With repeated sudden motion, has anyone had any issues with welds or tubing ripping or bending? I'm not worried about my welds, I'm trained, but don't want to waste time and money buying materials that may be overkill or not enough.

Thanks.


----------



## bfjou812 (Aug 15, 2008)

If I remember ,I was using 11 gauge square tubing which was 1/8" or slightly thicker wall. In this situation overkill is never enough.You don't want to start launching parts and shrapnel should something come apart because you used too thin of material.


----------



## DarkOne (Oct 16, 2012)

I agree we wouldn't want to make projectiles out of our props. I guess for the more violent action props, 11 gauge would be good, but what about a vertical scissor prop with a slow ascent? Any thoughts?


----------



## wrasse (Aug 5, 2012)

DarkOne said:


> I agree we wouldn't want to make projectiles out of our props. I guess for the more violent action props, 11 gauge would be good, but what about a vertical scissor prop with a slow ascent? Any thoughts?

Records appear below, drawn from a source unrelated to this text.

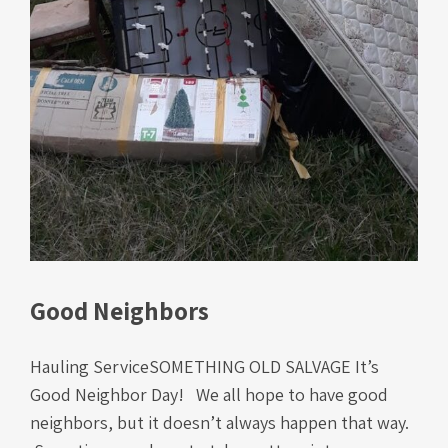
Good Neighbors
Hauling ServiceSOMETHING OLD SALVAGE It’s
Good Neighbor Day! We all hope to have good
neighbors, but it doesn’t always happen that way.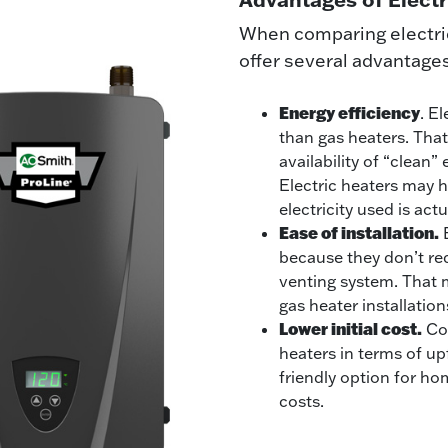
When comparing electric 
offer several advantage
Energy efficiency
. E
than gas heaters. That’
availability of “clean”
Electric heaters may h
electricity used is act
Ease of installation.
E
because they don’t req
venting system. That m
gas heater installatio
Lower initial cost.
Cos
heaters in terms of u
friendly option for h
costs.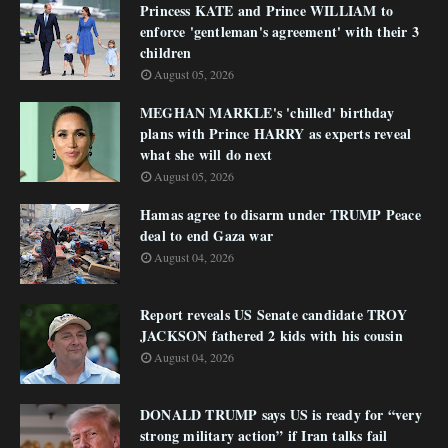
Princess KATE and Prince WILLIAM to
enforce 'gentleman's agreement' with their 3
children
August 05, 2026
MEGHAN MARKLE's 'chilled' birthday
plans with Prince HARRY as experts reveal
what she will do next
August 05, 2026
Hamas agree to disarm under TRUMP Peace
deal to end Gaza war
August 04, 2026
Report reveals US Senate candidate TROY
JACKSON fathered 2 kids with his cousin
August 04, 2026
DONALD TRUMP says US is ready for “very
strong military action” if Iran talks fail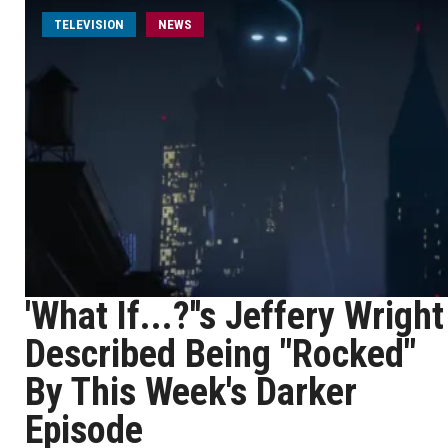
TELEVISION
NEWS
'What If...?''s Jeffery Wright
Described Being "Rocked"
By This Week's Darker
Episode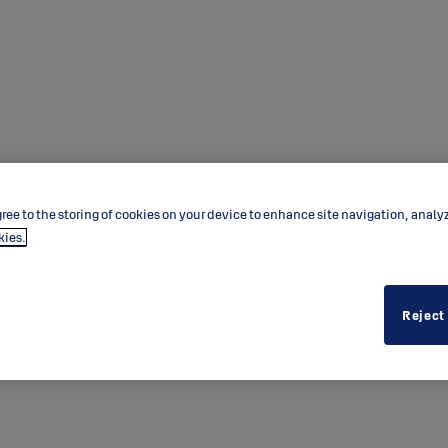
ree to the storing of cookies on your device to enhance site navigation, analy
kies.
Reject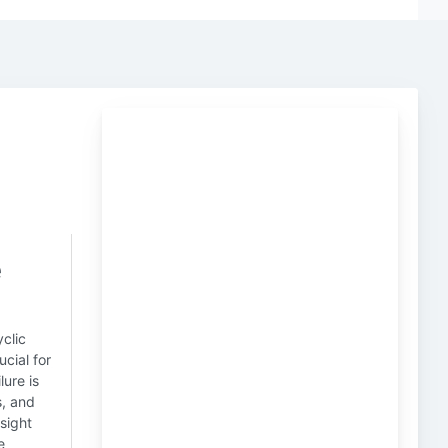
e
clic
cial for
lure is
s, and
sight
e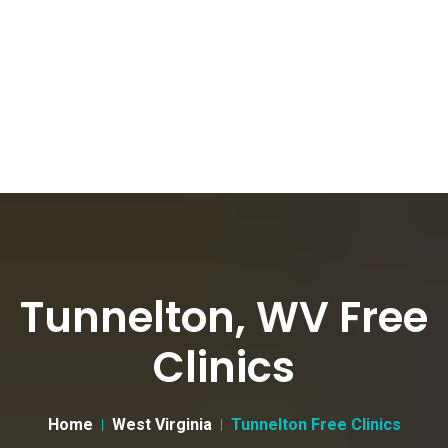
Tunnelton, WV Free
Clinics
Home
West Virginia
Tunnelton Free Clinics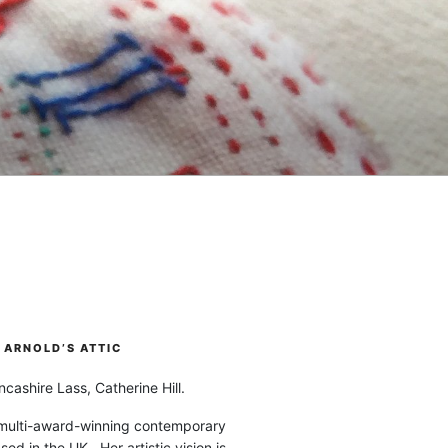
ARNOLD’S ATTIC
cashire Lass, Catherine Hill.
 multi-award-winning contemporary
ased in the UK. Her artistic vision is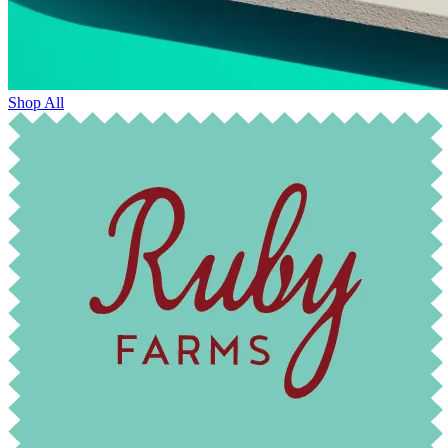
Shop All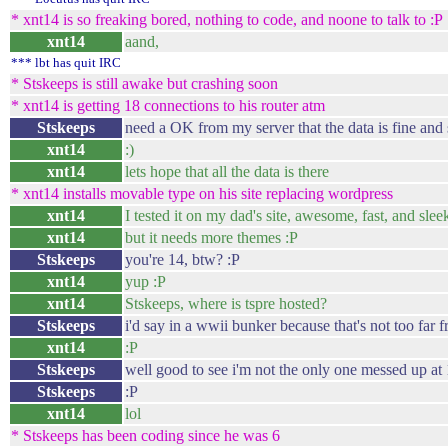
* xnt14 is so freaking bored, nothing to code, and noone to talk to :P
xnt14
aand,
*** lbt has quit IRC
* Stskeeps is still awake but crashing soon
* xnt14 is getting 18 connections to his router atm
Stskeeps
need a OK from my server that the data is fine and 
xnt14
:)
xnt14
lets hope that all the data is there
* xnt14 installs movable type on his site replacing wordpress
xnt14
I tested it on my dad's site, awesome, fast, and slee
xnt14
but it needs more themes :P
Stskeeps
you're 14, btw? :P
xnt14
yup :P
xnt14
Stskeeps, where is tspre hosted?
Stskeeps
i'd say in a wwii bunker because that's not too far f
xnt14
:P
Stskeeps
well good to see i'm not the only one messed up at
Stskeeps
:P
xnt14
lol
* Stskeeps has been coding since he was 6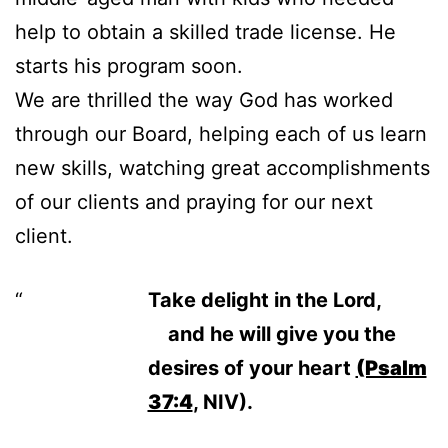
help to obtain a skilled trade license. He
starts his program soon.
We are thrilled the way God has worked
through our Board, helping each of us learn
new skills, watching great accomplishments
of our clients and praying for our next
client.
Take delight in the
Lord
,
and he will give you the
desires of your heart
(Psalm
37:4
, NIV).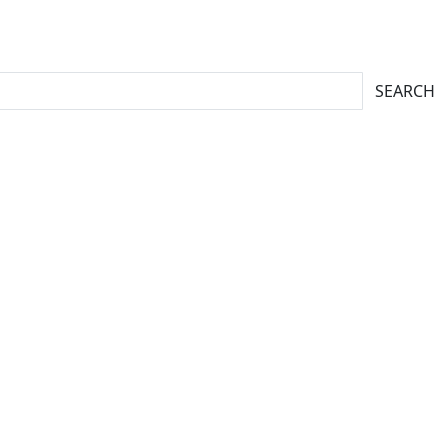
SEARCH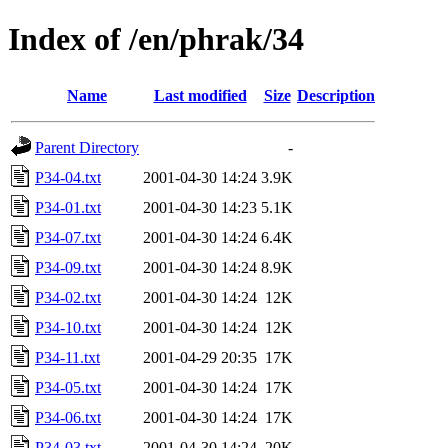
Index of /en/phrak/34
Name
Last modified
Size
Description
Parent Directory
-
P34-04.txt
2001-04-30 14:24
3.9K
P34-01.txt
2001-04-30 14:23
5.1K
P34-07.txt
2001-04-30 14:24
6.4K
P34-09.txt
2001-04-30 14:24
8.9K
P34-02.txt
2001-04-30 14:24
12K
P34-10.txt
2001-04-30 14:24
12K
P34-11.txt
2001-04-29 20:35
17K
P34-05.txt
2001-04-30 14:24
17K
P34-06.txt
2001-04-30 14:24
17K
P34-03.txt
2001-04-30 14:24
20K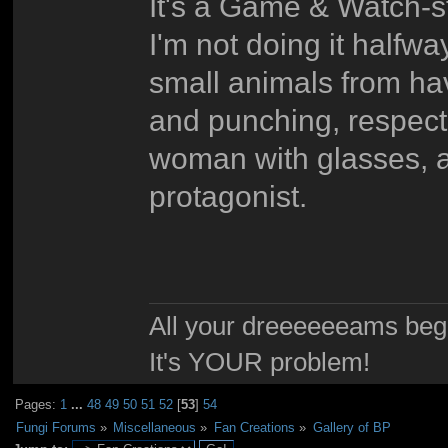
It's a Game & Watch-st
I'm not doing it halfw
small animals from hav
and punching, respect
woman with glasses, a
protagonist.
All your dreeeeeeams begii
It's YOUR problem!
Pages:
1
...
48
49
50
51
52
[
53
]
54
Fungi Forums
»
Miscellaneous
»
Fan Creations
»
Gallery of BP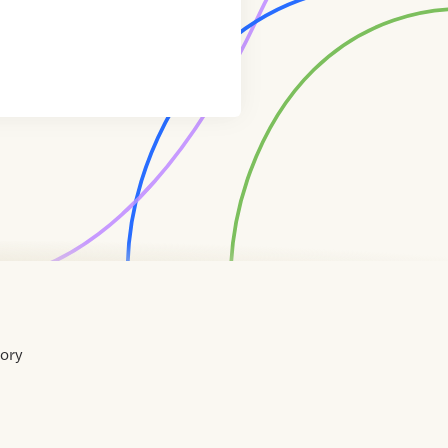
tory
Home
Contact
About
About
Terms
Directory
Directory
Resources
Privacy
Resources
Us
Us
of
Policy
Use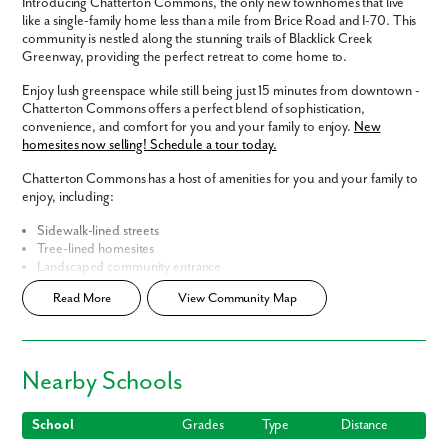
Introducing Chatterton Commons, the only new townhomes that live
like a single-family home less than a mile from Brice Road and I-70. This
community is nestled along the stunning trails of Blacklick Creek
Greenway, providing the perfect retreat to come home to.
Enjoy lush greenspace while still being just 15 minutes from downtown -
Chatterton Commons offers a perfect blend of sophistication,
convenience, and comfort for you and your family to enjoy.
New
homesites now selling! Schedule a tour today.
Chatterton Commons has a host of amenities for you and your family to
enjoy, including:
Sidewalk-lined streets
Tree-lined homesites
Landscaped community entrance
Central, convenient location
Read More
View Community Map
Smart Home Package
included
New community model coming soon!
Home Designs in Chatterton Commons
Nearby Schools
Your brand new townhome features 2-3 stories, with 1,836 square feet
of living space. Each floor plan includes 3 bedrooms, 2.5 bathrooms,
and a spacious 2-car garage - with all the included features you could ask
School
Grades
Type
Distance
for!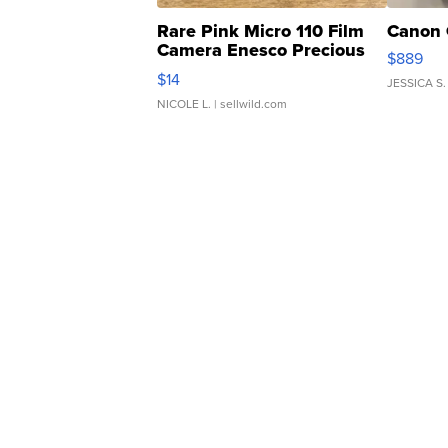
Rare Pink Micro 110 Film
Canon 
Camera Enesco Precious
$889
Moments TD4
$14
JESSICA S.
NICOLE L.
| sellwild.com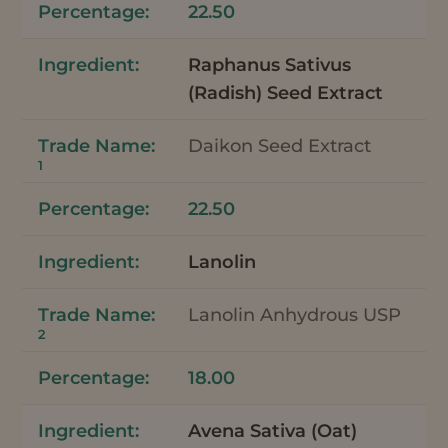
22.50
Raphanus Sativus
(Radish) Seed Extract
Daikon Seed Extract
1
22.50
Lanolin
Lanolin Anhydrous USP
2
18.00
Avena Sativa (Oat)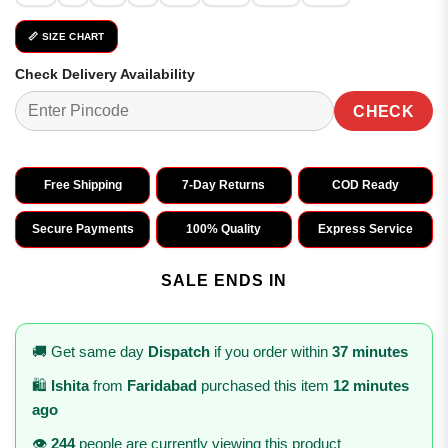
📏 SIZE CHART
Check Delivery Availability
CHECK
Free Shipping
7-Day Returns
COD Ready
Secure Payments
100% Quality
Express Service
SALE ENDS IN
🚚 Get same day
Dispatch
if you order within
37 minutes
🛍️
Ishita
from
Faridabad
purchased this item
12 minutes
ago
👁️
244
people are currently viewing this product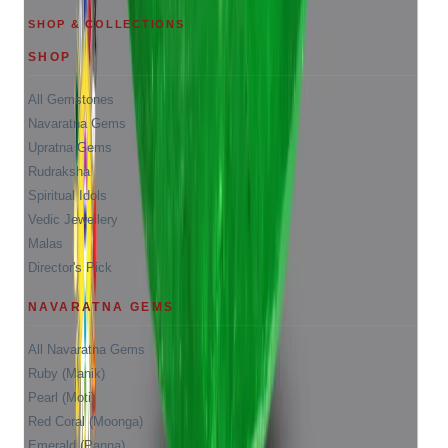
SHOP & COLLECTIONS
SHOP
All Gemstones
Navaratna Gems
Upratna Gems
Rudraksha
Spiritual Idols
Vedic Jewellery
Malas
Director's Pick
NAVARATNA GEMS
All Navaratna Gems
Ruby (Manik)
Pearl (Moti)
Red Coral (Moonga)
Emerald (Panna)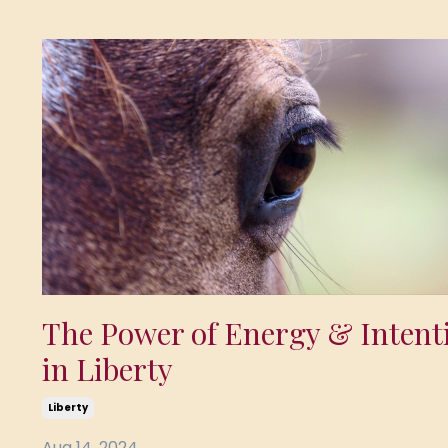
The Power of Energy & Intent
in Liberty
Liberty
Aug 14, 2024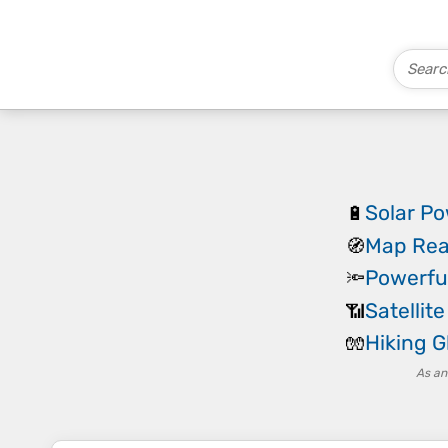
Solar P
🔋
Map Rea
🧭
Powerfu
🔦
Satellit
📶
Hiking G
🧤
As an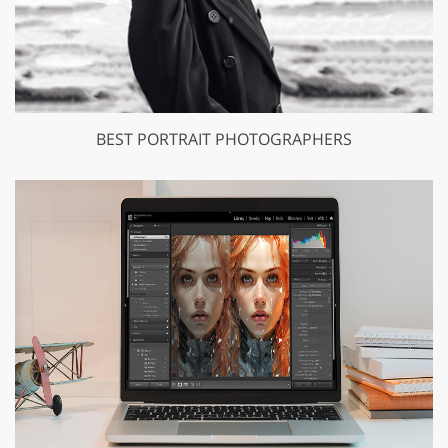
BEST PORTRAIT PHOTOGRAPHERS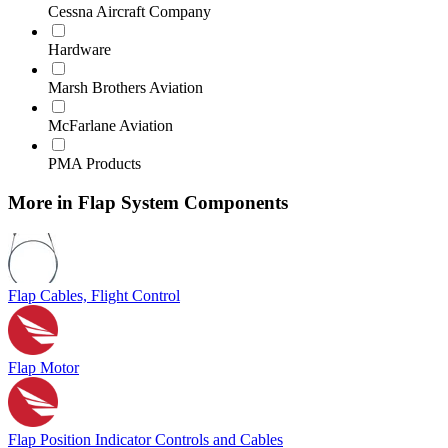
Cessna Aircraft Company
Hardware
Marsh Brothers Aviation
McFarlane Aviation
PMA Products
More in Flap System Components
Flap Cables, Flight Control
Flap Motor
Flap Position Indicator Controls and Cables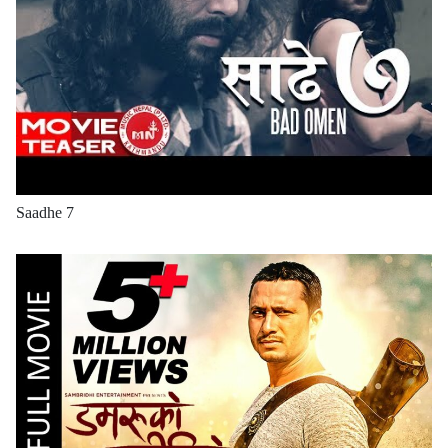
Saadhe 7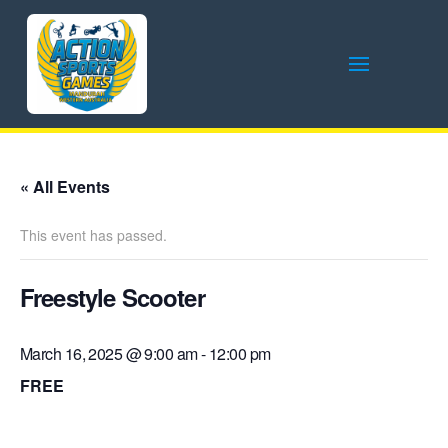
« All Events
This event has passed.
Freestyle Scooter
March 16, 2025 @ 9:00 am
-
12:00 pm
FREE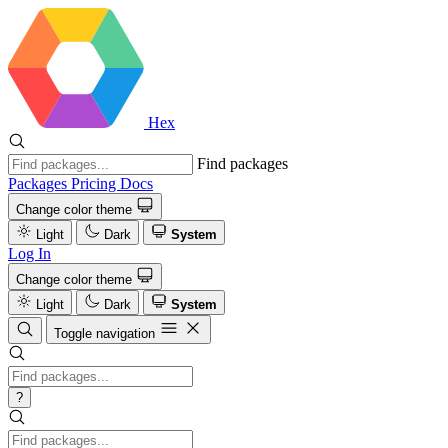
Hex
Find packages
Packages
Pricing
Docs
Change color theme
Light
Dark
System
Log In
Change color theme
Light
Dark
System
Toggle navigation
?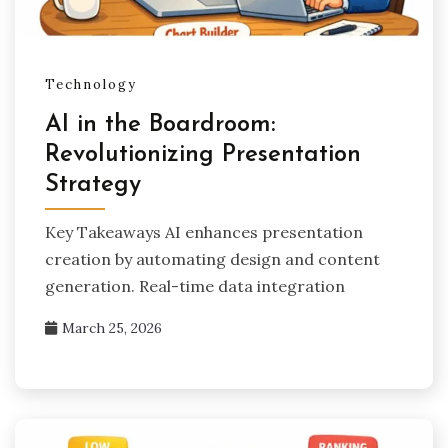
Technology
AI in the Boardroom:
Revolutionizing Presentation
Strategy
Key Takeaways AI enhances presentation
creation by automating design and content
generation. Real-time data integration
March 25, 2026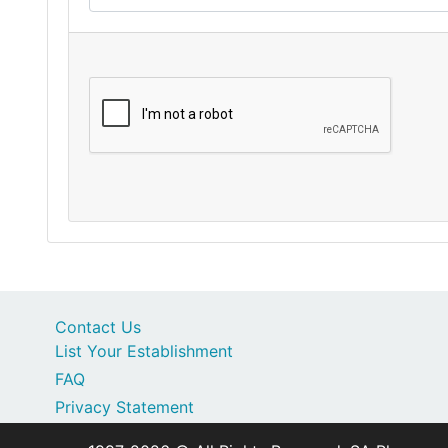
Contact Us
List Your Establishment
FAQ
Privacy Statement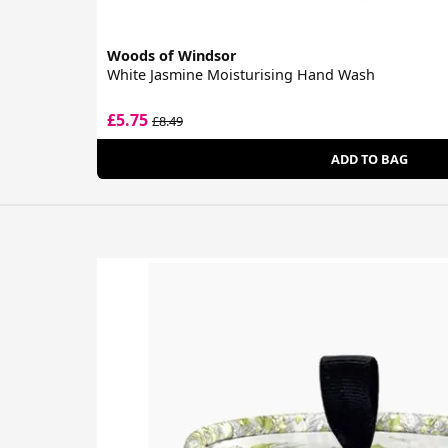
Woods of Windsor
White Jasmine Moisturising Hand Wash
£5.75
£8.49
ADD TO BAG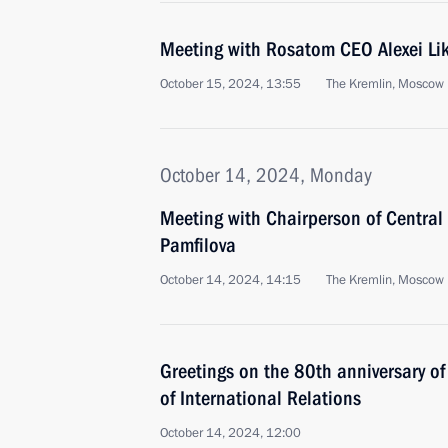
Meeting with Rosatom CEO Alexei Li
October 15, 2024, 13:55
The Kremlin, Moscow
October 14, 2024, Monday
Meeting with Chairperson of Central
Pamfilova
October 14, 2024, 14:15
The Kremlin, Moscow
Greetings on the 80th anniversary of
of International Relations
October 14, 2024, 12:00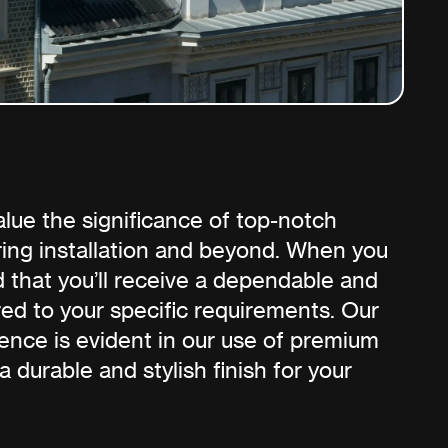
lue the significance of top-notch
ring installation and beyond. When you
d that you’ll receive a dependable and
ored to your specific requirements. Our
nce is evident in our use of premium
 a durable and stylish finish for your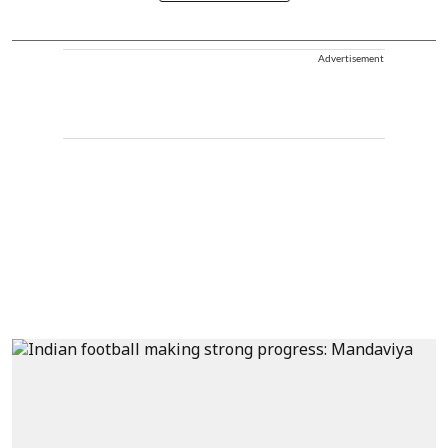
Advertisement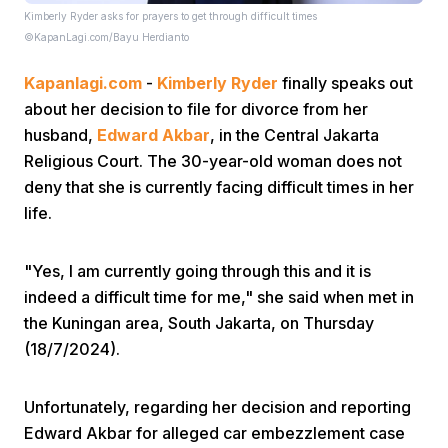
Kimberly Ryder asks for prayers to get through difficult times
©KapanLagi.com/Bayu Herdianto
Kapanlagi.com
-
Kimberly Ryder
finally speaks out
about her decision to file for divorce from her
husband,
Edward Akbar
, in the Central Jakarta
Religious Court. The 30-year-old woman does not
Home
deny that she is currently facing difficult times in her
life.
Share
"Yes, I am currently going through this and it is
indeed a difficult time for me," she said when met in
Prev
the Kuningan area, South Jakarta, on Thursday
(18/7/2024).
Next
Unfortunately, regarding her decision and reporting
Home
Video
Menu
Menu
Edward Akbar for alleged car embezzlement case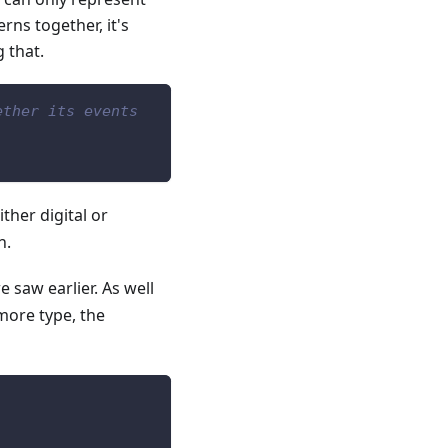
rns together, it's
 that.
ether its events
ther digital or
n.
e saw earlier. As well
 more type, the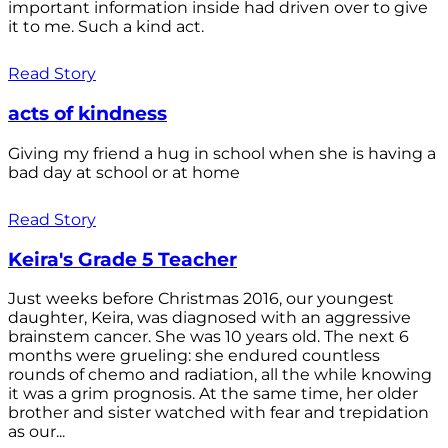
important information inside had driven over to give
it to me. Such a kind act.
Read Story
acts of kindness
Giving my friend a hug in school when she is having a
bad day at school or at home
Read Story
Keira's Grade 5 Teacher
Just weeks before Christmas 2016, our youngest
daughter, Keira, was diagnosed with an aggressive
brainstem cancer. She was 10 years old. The next 6
months were grueling: she endured countless
rounds of chemo and radiation, all the while knowing
it was a grim prognosis. At the same time, her older
brother and sister watched with fear and trepidation
as our...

Most commercial builders use 16 and 14 gauge.
I personally use use anywhere from 12 to 16 gauge depending on the weight of the prop I have to support. The heavier the steel the more air pressure or a larger cylinder would be needed for the extra weight. I find that anything over 14 gauge is overkill.


----------



## bfjou812 (Aug 15, 2008)

Another thing to look out for should be how is it joined. Bolted , riveted , welded.....
If it is going to be a slow moving prop , then I would still go with probably 11 gauge. It's not really worth the effort to me to try to mix thicknesses of metals. If you need a larger cylinder, so be it.Hope this helps.


----------



## gadget-evilusions (Jan 26, 2007)

I build with 11 gauge for almost everything normal sized. There are some large props i build that go up to 1/4 wall.


----------



## DarkOne (Oct 16, 2012)

It would be a while before I'd need to bump up to 1/4". I appreciate your input!


----------